While the snow had ceased to fall by Sunday morning, hotels continued to feel the effects of the snowstorm Sunday night as the number of same-day reservations spiked at the Omni Hotel, the Courtyard Marriott and The Study at Yale. Michael Boadu, a front office manager at the Courtyard Marriott on Whalley Avenue, said the hotel had only 47 reservations for Sunday night prior to this weekend but that now all 207 rooms have been filled.

The snow seemed to have a greater impact on students whose parents had driven to New Haven ­— and were facing poor road conditions — than on those who had flown into the city before the bad weather struck, said Daniel O’Connor ’13, chief master’s aide for Berkeley College. His own family had planned to drive down from Westwood, Mass. on Saturday, O’Connor said, but was deterred by the storm.

For those who had arrived safely to campus, all events scheduled by the University took place as planned, with the exception of tours of the Yale Farm.

Yale Farm student manager Zoe Reich-Aviles ’15 said the farm had planned to offer wood-fired pizza and three tours from 2 p.m. to 4 p.m. Saturday, but was forced to call off those plans because of the snow. The farm also cancelled routine volunteer work on Sunday, she added.

Silliman Master Judith Krauss said the turnout at the reception she hosted for families was smaller than expected. While Krauss said she planned for 200 people to attend the event, she estimated that 150 to 160 showed up but stayed longer than usual.

“Although the weather may have deterred some from attending, I think it actually encouraged others to come and stay a bit longer than usual,” Krauss said. “People seemed to be enjoying the fires in the fireplaces and visiting with each other.”
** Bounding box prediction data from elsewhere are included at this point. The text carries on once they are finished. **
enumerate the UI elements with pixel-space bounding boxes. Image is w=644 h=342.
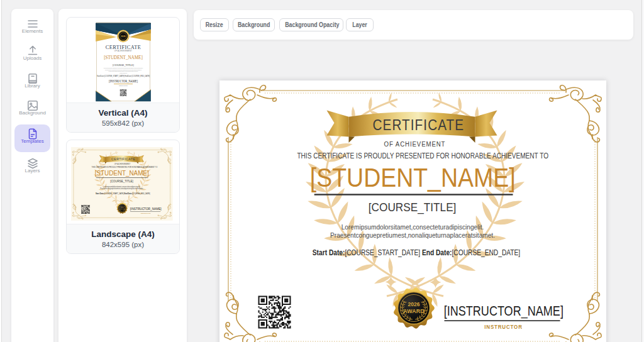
svg-text:[STUDENT_NAME]: [STUDENT_NAME] [95,169,149,177]
svg-text:2026: 2026 [408,301,419,307]
svg-text:CERTIFICATE: CERTIFICATE [372,117,464,133]
svg-text:THIS CERTIFICATE IS PROUDLY PR: THIS CERTIFICATE IS PROUDLY PRESENTED FO… [297,152,548,160]
svg-text:INSTRUCTOR: INSTRUCTOR [119,84,128,86]
svg-text:StartDate:[COURSE_START_DATE]: StartDate:[COURSE_START_DATE] EndDate:[C… [97,75,150,77]
svg-text:OF ACHIEVEMENT: OF ACHIEVEMENT [114,50,133,52]
svg-text:AWARD: AWARD [403,307,425,314]
svg-text:AWARD: AWARD [119,208,125,209]
svg-text:Praesentconguepretiumest,nonal: Praesentconguepretiumest,nonaliqueturnap… [330,231,495,238]
svg-text:THIS CERTIFICATE IS PROUDLY PR: THIS CERTIFICATE IS PROUDLY PRESENTED FO… [92,166,158,168]
svg-text:INSTRUCTOR: INSTRUCTOR [141,212,151,214]
svg-text:2026: 2026 [121,206,125,207]
svg-text:estnonaliquet: estnonaliquet [119,72,127,74]
svg-text:[INSTRUCTOR_NAME]: [INSTRUCTOR_NAME] [443,303,563,319]
svg-text:[COURSE_TITLE]: [COURSE_TITLE] [113,63,134,67]
svg-text:[INSTRUCTOR_NAME]: [INSTRUCTOR_NAME] [130,207,162,211]
svg-text:[STUDENT_NAME]: [STUDENT_NAME] [104,54,142,60]
svg-text:[INSTRUCTOR_NAME]: [INSTRUCTOR_NAME] [109,80,138,83]
svg-text:Start Date:[COURSE_START_DATE]: Start Date:[COURSE_START_DATE] End Date:… [312,248,519,256]
svg-text:2026: 2026 [121,35,125,38]
svg-text:Loremipsumdolorsitamet,consect: Loremipsumdolorsitamet,consecteturadipis… [341,223,484,230]
svg-text:CERTIFICATE: CERTIFICATE [111,157,135,161]
svg-text:[COURSE_TITLE]: [COURSE_TITLE] [110,180,133,183]
svg-text:CERTIFICATE: CERTIFICATE [106,44,141,50]
svg-text:Start Date:[COURSE_START_DATE]: Start Date:[COURSE_START_DATE] End Date:… [96,192,150,194]
svg-text:INSTRUCTOR: INSTRUCTOR [484,323,523,330]
svg-text:[COURSE_TITLE]: [COURSE_TITLE] [368,201,456,214]
svg-text:OF ACHIEVEMENT: OF ACHIEVEMENT [384,140,445,148]
svg-text:[STUDENT_NAME]: [STUDENT_NAME] [309,163,515,192]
All five visitor center tours that were scheduled to take place Saturday afternoon also continued through the peak of the storm, head tour guide Jonny Barclay ’13 said. He added that he had not heard of any problems with Family Weekend tours, adding that Yale generally gives tours regardless of weather conditions.

O’Connor said he noticed people casually commenting on the bad luck of the freshman class at the Saturday master’s reception he staffed in Berkeley. The class of 2015 has now battled rain during Bulldog Days, weathered Hurricane Irene during Camp Yale and faced a “wintry mix” at Family Weekend, he said.

“Perhaps they are cursed,” O’Connor quipped.

Still, all 15 Yale students interviewed said they and their families did not face significant difficulties from the weather.

Linda Palisano, who was visiting her son Mike Palisano ’14 from Drexel Hill, Pa., said she attended more indoor events than she had originally planned because of the snow.

But many visiting family members interviewed said they did not alter their plans because of the weather.

Stefano Malfitano ’14, whose parents were visiting from Italy, said he and his family were still able to see “95 percent of what they wanted to see” and that his parents enjoyed the snow-covered campus. He added that the snowy weather would only have been an issue had it continued through Sunday afternoon and prevented his parents from catching their flight home from New York City.

Family Weekend ran Friday through Sunday.